En clair qu’elle était folle. Un premier juge a accordé un sursis, mais le ministère de la Justice a fait appel et finalement en pleine nuit, mardi soir, la Cour Suprême s’est prononcé. Les six juges conservateurs ont rejeté la grâce et cette femme de 52 ans a été exécutée trois heures plus tard par injection dans une prison de l’Indiana. 

À quelques jours près, elle aurait eu la vie sauve. En effet, Joe Biden sera officiellement intronisé président mercredi prochain et il a fait savoir qu’il n’y aurait pas d'exécution fédérale sous sa présidence. Il est contre la peine de mort. Il ne peut s’opposer à son application par les États qui la pratique. Mais il veut encourager ces Etats à ne plus recourir à la peine de mort.

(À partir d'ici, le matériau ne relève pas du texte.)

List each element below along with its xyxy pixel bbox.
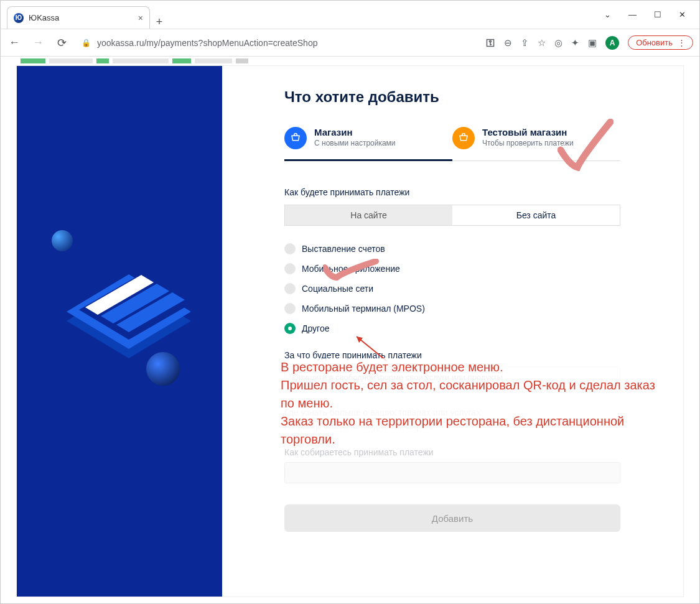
update-label: Обновить: [636, 38, 673, 47]
brand-sidebar: [17, 66, 222, 597]
radio-mpos[interactable]: Мобильный терминал (MPOS): [284, 303, 683, 314]
radio-icon: [284, 283, 296, 294]
radio-label: Мобильное приложение: [302, 264, 400, 274]
how-accept-label: Как собираетесь принимать платежи: [284, 447, 620, 457]
accept-label: Как будете принимать платежи: [284, 187, 683, 197]
radio-icon: [284, 323, 296, 334]
favicon-icon: Ю: [14, 13, 24, 23]
window-controls: ⌄ — ☐ ✕: [604, 0, 699, 29]
star-icon[interactable]: ☆: [538, 37, 546, 49]
tab-test-subtitle: Чтобы проверить платежи: [482, 139, 574, 147]
isometric-card-icon: [60, 253, 203, 377]
extensions-icon[interactable]: ✦: [571, 37, 579, 49]
profile-avatar[interactable]: A: [605, 36, 619, 50]
channel-radios: Выставление счетов Мобильное приложение …: [284, 243, 683, 334]
maximize-icon[interactable]: ☐: [654, 10, 661, 19]
accept-segmented: На сайте Без сайта: [284, 205, 620, 226]
chevron-down-icon[interactable]: ⌄: [604, 10, 611, 19]
cart-icon: [284, 127, 307, 149]
tab-close-icon[interactable]: ×: [138, 13, 143, 23]
lock-icon: 🔒: [82, 39, 91, 47]
key-icon[interactable]: ⚿: [486, 37, 495, 48]
more-info-hint: Например, ссылка на лендинг или соцсеть: [284, 422, 620, 431]
share-icon[interactable]: ⇪: [521, 37, 529, 49]
tab-shop-title: Магазин: [314, 127, 396, 137]
shield-icon[interactable]: ◎: [554, 37, 562, 49]
reload-button[interactable]: ⟳: [54, 36, 69, 50]
cart-icon: [452, 127, 475, 149]
seg-no-site[interactable]: Без сайта: [452, 205, 620, 225]
radio-invoicing[interactable]: Выставление счетов: [284, 243, 683, 254]
url-box[interactable]: 🔒 yookassa.ru/my/payments?shopMenuAction…: [82, 38, 317, 48]
url-text: yookassa.ru/my/payments?shopMenuAction=c…: [97, 38, 317, 48]
browser-tab[interactable]: Ю ЮKassa ×: [7, 6, 150, 29]
minimize-icon[interactable]: —: [628, 10, 637, 19]
radio-icon: [284, 243, 296, 254]
address-bar: ← → ⟳ 🔒 yookassa.ru/my/payments?shopMenu…: [1, 29, 699, 57]
tab-test-shop[interactable]: Тестовый магазин Чтобы проверить платежи: [452, 127, 620, 161]
radio-other[interactable]: Другое: [284, 323, 683, 334]
radio-label: Мобильный терминал (MPOS): [302, 304, 425, 314]
page-title: Что хотите добавить: [284, 88, 683, 106]
desc-label: За что будете принимать платежи: [284, 350, 683, 360]
radio-label: Другое: [302, 323, 329, 333]
tab-shop[interactable]: Магазин С новыми настройками: [284, 127, 452, 161]
new-tab-button[interactable]: +: [150, 16, 169, 29]
forward-button[interactable]: →: [30, 36, 45, 49]
more-info-label: Где узнать больше о ваших товарах или ус…: [284, 407, 620, 417]
submit-button[interactable]: Добавить: [284, 504, 620, 532]
main-form: Что хотите добавить Магазин С новыми нас…: [222, 66, 683, 597]
shop-type-tabs: Магазин С новыми настройками Тестовый ма…: [284, 127, 620, 161]
page-content: Что хотите добавить Магазин С новыми нас…: [16, 65, 684, 597]
desc-input[interactable]: [284, 366, 620, 388]
blurred-header-strip: [1, 57, 699, 65]
radio-label: Социальные сети: [302, 284, 373, 294]
radio-icon: [284, 263, 296, 274]
tab-title: ЮKassa: [29, 13, 59, 22]
radio-icon: [284, 303, 296, 314]
seg-on-site[interactable]: На сайте: [285, 205, 452, 225]
zoom-icon[interactable]: ⊖: [504, 37, 512, 49]
radio-mobile-app[interactable]: Мобильное приложение: [284, 263, 683, 274]
radio-label: Выставление счетов: [302, 244, 385, 254]
sphere-icon: [52, 230, 73, 251]
tab-shop-subtitle: С новыми настройками: [314, 139, 396, 147]
update-button[interactable]: Обновить ⋮: [628, 35, 693, 50]
tab-test-title: Тестовый магазин: [482, 127, 574, 137]
close-icon[interactable]: ✕: [679, 10, 686, 19]
browser-titlebar: Ю ЮKassa × + ⌄ — ☐ ✕: [1, 1, 699, 29]
how-accept-select[interactable]: [284, 462, 620, 483]
kebab-icon: ⋮: [678, 38, 686, 47]
sidebar-icon[interactable]: ▣: [588, 37, 597, 49]
back-button[interactable]: ←: [7, 36, 22, 49]
radio-social[interactable]: Социальные сети: [284, 283, 683, 294]
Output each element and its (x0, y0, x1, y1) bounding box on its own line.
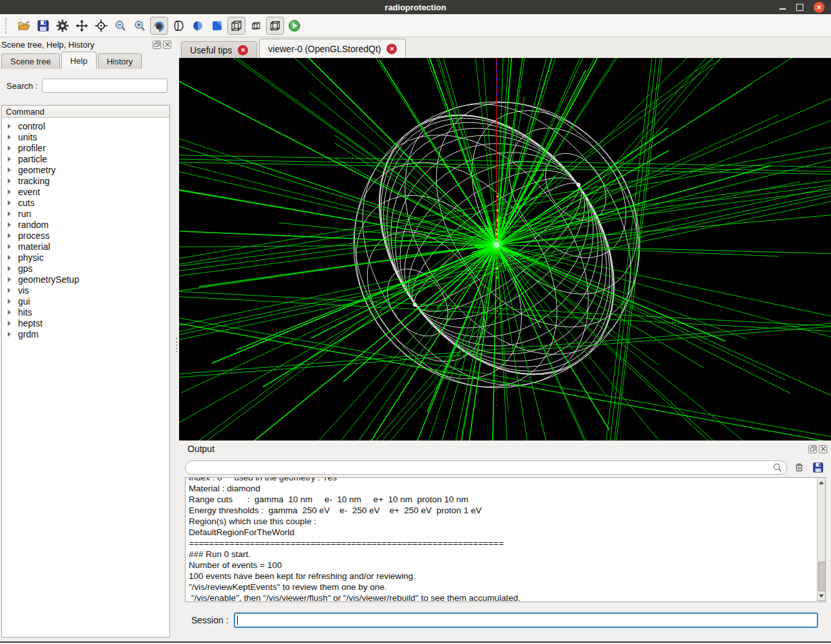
tree-item-process[interactable]: process (2, 230, 169, 241)
expander-icon[interactable] (8, 277, 11, 282)
expander-icon[interactable] (8, 244, 11, 249)
log-line: Region(s) which use this couple : (189, 516, 825, 527)
open-button[interactable] (15, 17, 33, 35)
close-panel-button[interactable] (163, 41, 171, 49)
output-log[interactable]: Index : 0 used in the geometry : YesMate… (185, 477, 826, 602)
help-search-input[interactable] (42, 79, 167, 93)
output-panel-title: Output (187, 444, 215, 454)
expander-icon[interactable] (8, 299, 11, 304)
scroll-down-icon[interactable] (817, 592, 825, 600)
log-line: Range cuts : gamma 10 nm e- 10 nm e+ 10 … (189, 494, 825, 505)
session-input[interactable] (234, 612, 818, 628)
tab-close-icon[interactable] (387, 44, 397, 54)
float-icon (154, 41, 160, 48)
log-line: "/vis/reviewKeptEvents" to review them o… (189, 582, 825, 592)
tree-item-profiler[interactable]: profiler (2, 142, 169, 153)
wireframe-style-button[interactable] (227, 17, 245, 35)
zoom-in-icon (133, 19, 146, 32)
expander-icon[interactable] (8, 135, 11, 140)
log-line: "/vis/enable", then "/vis/viewer/flush" … (189, 592, 825, 602)
expander-icon[interactable] (8, 124, 11, 129)
perspective-button[interactable] (247, 17, 265, 35)
tree-item-heptst[interactable]: heptst (2, 317, 169, 328)
tree-item-label: heptst (18, 318, 43, 328)
expander-icon[interactable] (8, 266, 11, 271)
opengl-viewer[interactable] (179, 58, 831, 440)
tree-item-gui[interactable]: gui (2, 296, 169, 307)
output-dock-panel: Output (174, 440, 831, 644)
gear-icon (56, 19, 69, 32)
tree-item-control[interactable]: control (2, 120, 169, 131)
expander-icon[interactable] (8, 288, 11, 293)
tab-help[interactable]: Help (61, 52, 97, 69)
tree-item-label: material (18, 242, 50, 252)
expander-icon[interactable] (8, 189, 11, 194)
save-button[interactable] (34, 17, 52, 35)
scroll-up-icon[interactable] (817, 478, 825, 486)
expander-icon[interactable] (8, 211, 11, 216)
tree-item-event[interactable]: event (2, 186, 169, 197)
expander-icon[interactable] (8, 332, 11, 337)
scrollbar-thumb[interactable] (818, 562, 826, 591)
float-output-button[interactable] (808, 445, 817, 453)
save-output-button[interactable] (812, 461, 825, 474)
tree-item-physic[interactable]: physic (2, 252, 169, 263)
tree-item-label: particle (18, 154, 47, 164)
tree-item-label: hits (18, 307, 32, 317)
search-icon (772, 462, 783, 473)
zoom-out-button[interactable] (111, 17, 129, 35)
settings-button[interactable] (53, 17, 72, 35)
tree-item-particle[interactable]: particle (2, 153, 169, 164)
tab-label: Useful tips (190, 45, 232, 55)
rotate-button[interactable] (150, 17, 168, 35)
expander-icon[interactable] (8, 167, 11, 173)
tree-item-geometrySetup[interactable]: geometrySetup (2, 274, 169, 285)
tree-item-geometry[interactable]: geometry (2, 164, 169, 175)
tree-item-cuts[interactable]: cuts (2, 197, 169, 208)
expander-icon[interactable] (8, 233, 11, 238)
tree-item-label: control (18, 121, 45, 131)
tree-item-label: random (18, 220, 48, 230)
expander-icon[interactable] (8, 146, 11, 151)
hidden-line-removal-button[interactable] (189, 17, 207, 35)
viewer-tab-useful-tips[interactable]: Useful tips (181, 41, 257, 58)
close-output-button[interactable] (819, 445, 827, 453)
tree-item-grdm[interactable]: grdm (2, 328, 169, 339)
run-beam-on-button[interactable] (285, 17, 303, 35)
expander-icon[interactable] (8, 255, 11, 260)
tree-item-run[interactable]: run (2, 208, 169, 219)
tree-item-units[interactable]: units (2, 131, 169, 142)
float-panel-button[interactable] (153, 41, 161, 49)
surfaces-style-button[interactable] (169, 17, 187, 35)
close-button[interactable] (814, 2, 825, 13)
solid-style-button[interactable] (208, 17, 226, 35)
zoom-in-button[interactable] (131, 17, 149, 35)
tree-item-random[interactable]: random (2, 219, 169, 230)
tab-scene-tree[interactable]: Scene tree (1, 53, 60, 69)
expander-icon[interactable] (8, 222, 11, 227)
tab-history[interactable]: History (98, 53, 142, 69)
expander-icon[interactable] (8, 178, 11, 184)
tree-item-material[interactable]: material (2, 241, 169, 252)
pick-button[interactable] (92, 17, 110, 35)
minimize-button[interactable] (779, 5, 786, 10)
tree-item-vis[interactable]: vis (2, 285, 169, 296)
expander-icon[interactable] (8, 156, 11, 162)
tree-item-tracking[interactable]: tracking (2, 175, 169, 186)
expander-icon[interactable] (8, 321, 11, 326)
toolbar-drag-handle[interactable] (5, 18, 8, 33)
maximize-button[interactable] (796, 4, 803, 11)
orthographic-button[interactable] (266, 17, 284, 35)
viewer-tab-viewer-0-openglstoredqt-[interactable]: viewer-0 (OpenGLStoredQt) (259, 39, 406, 58)
output-scrollbar[interactable] (817, 477, 826, 601)
move-button[interactable] (73, 17, 91, 35)
search-label: Search : (6, 81, 37, 91)
tab-close-icon[interactable] (238, 45, 248, 55)
tree-item-hits[interactable]: hits (2, 307, 169, 317)
clear-output-button[interactable] (793, 461, 806, 474)
expander-icon[interactable] (8, 200, 11, 205)
log-line: Index : 0 used in the geometry : Yes (189, 477, 825, 483)
tree-item-gps[interactable]: gps (2, 263, 169, 274)
expander-icon[interactable] (8, 310, 11, 315)
output-search-input[interactable] (185, 460, 787, 475)
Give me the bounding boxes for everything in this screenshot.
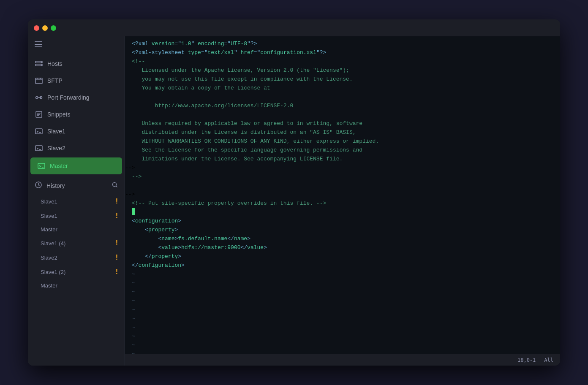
code-line-20: <property> — [125, 226, 560, 235]
history-search-icon[interactable] — [112, 182, 118, 189]
sftp-icon — [35, 76, 43, 85]
hosts-icon — [35, 60, 43, 68]
tilde-8: ~ — [125, 332, 560, 341]
cursor — [132, 208, 135, 215]
main-content: Hosts SFTP — [28, 36, 560, 366]
history-item-label-2: Master — [41, 226, 57, 233]
sidebar-item-slave1[interactable]: Slave1 — [28, 123, 125, 140]
history-item-label-0: Slave1 — [41, 198, 57, 205]
history-item-warning-0: ! — [116, 198, 118, 205]
history-item-0[interactable]: Slave1 ! — [28, 194, 125, 209]
view-mode: All — [544, 357, 553, 363]
code-line-7 — [125, 93, 560, 102]
code-line-5: you may not use this file except in comp… — [125, 75, 560, 84]
terminal-icon-slave2 — [35, 144, 43, 152]
sidebar-item-sftp-label: SFTP — [47, 77, 63, 84]
sidebar-item-master-label: Master — [50, 163, 68, 169]
sidebar-item-sftp[interactable]: SFTP — [28, 72, 125, 89]
editor-area[interactable]: <?xml version="1.0" encoding="UTF-8"?> <… — [125, 36, 560, 366]
svg-point-15 — [113, 183, 117, 187]
svg-point-8 — [36, 97, 38, 99]
code-line-1: <?xml version="1.0" encoding="UTF-8"?> — [125, 40, 560, 49]
history-label-group: History — [35, 181, 65, 190]
code-line-9 — [125, 111, 560, 119]
tilde-1: ~ — [125, 270, 560, 279]
terminal-icon-master — [37, 162, 46, 170]
history-item-warning-4: ! — [116, 254, 118, 261]
history-icon — [35, 181, 42, 190]
code-line-23: </property> — [125, 252, 560, 261]
close-button[interactable] — [34, 25, 39, 31]
tilde-2: ~ — [125, 279, 560, 288]
traffic-lights — [34, 25, 56, 31]
sidebar-item-snippets-label: Snippets — [47, 111, 70, 118]
titlebar — [28, 19, 560, 36]
code-line-4: Licensed under the Apache License, Versi… — [125, 66, 560, 75]
editor-content[interactable]: <?xml version="1.0" encoding="UTF-8"?> <… — [125, 36, 560, 354]
code-line-6: You may obtain a copy of the License at — [125, 84, 560, 93]
history-section: History Slave1 ! Slave1 ! — [28, 177, 125, 366]
code-line-10: Unless required by applicable law or agr… — [125, 119, 560, 128]
maximize-button[interactable] — [51, 25, 56, 31]
tilde-9: ~ — [125, 341, 560, 350]
code-line-19: <configuration> — [125, 217, 560, 226]
app-window: Hosts SFTP — [28, 19, 560, 366]
history-item-label-1: Slave1 — [41, 213, 57, 219]
history-item-5[interactable]: Slave1 (2) ! — [28, 265, 125, 279]
sidebar-item-slave2[interactable]: Slave2 — [28, 140, 125, 157]
code-line-17: <!-- Put site-specific property override… — [125, 199, 560, 208]
history-header: History — [28, 177, 125, 194]
sidebar-item-port-forwarding[interactable]: Port Forwarding — [28, 89, 125, 106]
code-line-2: <?xml-stylesheet type="text/xsl" href="c… — [125, 49, 560, 57]
history-item-6[interactable]: Master — [28, 279, 125, 292]
snippets-icon — [35, 110, 43, 119]
tilde-3: ~ — [125, 288, 560, 297]
history-item-label-4: Slave2 — [41, 255, 57, 261]
code-line-18 — [125, 208, 560, 217]
tilde-4: ~ — [125, 297, 560, 306]
history-item-warning-1: ! — [116, 212, 118, 220]
tilde-7: ~ — [125, 323, 560, 332]
svg-point-6 — [41, 65, 42, 65]
sidebar-item-master[interactable]: Master — [30, 157, 122, 174]
minimize-button[interactable] — [42, 25, 48, 31]
sidebar-item-slave2-label: Slave2 — [47, 145, 65, 152]
svg-point-5 — [41, 62, 42, 62]
sidebar: Hosts SFTP — [28, 36, 125, 366]
history-item-warning-5: ! — [116, 268, 118, 276]
history-label: History — [46, 182, 65, 189]
svg-rect-11 — [35, 129, 42, 134]
sidebar-item-snippets[interactable]: Snippets — [28, 106, 125, 123]
code-line-13: See the License for the specific languag… — [125, 146, 560, 155]
tilde-6: ~ — [125, 315, 560, 323]
history-item-label-6: Master — [41, 282, 57, 289]
terminal-icon-slave1 — [35, 127, 43, 136]
code-line-22: <value>hdfs://master:9000</value> — [125, 244, 560, 252]
history-item-3[interactable]: Slave1 (4) ! — [28, 236, 125, 250]
sidebar-item-hosts[interactable]: Hosts — [28, 55, 125, 72]
code-line-3: <!-- — [125, 57, 560, 66]
cursor-position: 18,0-1 — [517, 357, 536, 363]
sidebar-item-slave1-label: Slave1 — [47, 128, 65, 135]
history-item-label-5: Slave1 (2) — [41, 269, 65, 275]
history-item-2[interactable]: Master — [28, 223, 125, 236]
code-line-24: </configuration> — [125, 261, 560, 270]
tilde-5: ~ — [125, 306, 560, 315]
svg-rect-0 — [35, 41, 42, 42]
code-line-16 — [125, 182, 560, 190]
code-line-8: http://www.apache.org/licenses/LICENSE-2… — [125, 102, 560, 111]
history-item-1[interactable]: Slave1 ! — [28, 209, 125, 223]
history-item-4[interactable]: Slave2 ! — [28, 250, 125, 265]
history-item-warning-3: ! — [116, 239, 118, 247]
code-line-21: <name>fs.default.name</name> — [125, 235, 560, 244]
code-line-14: limitations under the License. See accom… — [125, 155, 560, 164]
svg-rect-13 — [38, 163, 45, 168]
sidebar-item-port-forwarding-label: Port Forwarding — [47, 94, 90, 101]
tilde-10: ~ — [125, 350, 560, 354]
hamburger-menu[interactable] — [28, 36, 125, 54]
code-line-12: WITHOUT WARRANTIES OR CONDITIONS OF ANY … — [125, 137, 560, 146]
svg-rect-2 — [35, 46, 42, 47]
port-forwarding-icon — [35, 93, 43, 102]
history-item-label-3: Slave1 (4) — [41, 240, 65, 247]
svg-rect-1 — [35, 44, 42, 45]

Les Etats-Unis ont déjà connu l’abolition. En 1967, la cour suprême avait jugé que cette peine était cruelle et avait suspendu les exécutions. Mais dix ans plus tard, en 1977, la peine de mort a été rétablie. Depuis, 1530 personnes ont été exécutées. 1523 hommes et 17 femmes. Et deux exécutions fédérales sont encore prévues pour les tout derniers jours de Donald Trump. Une ce jeudi, l’autre vendredi.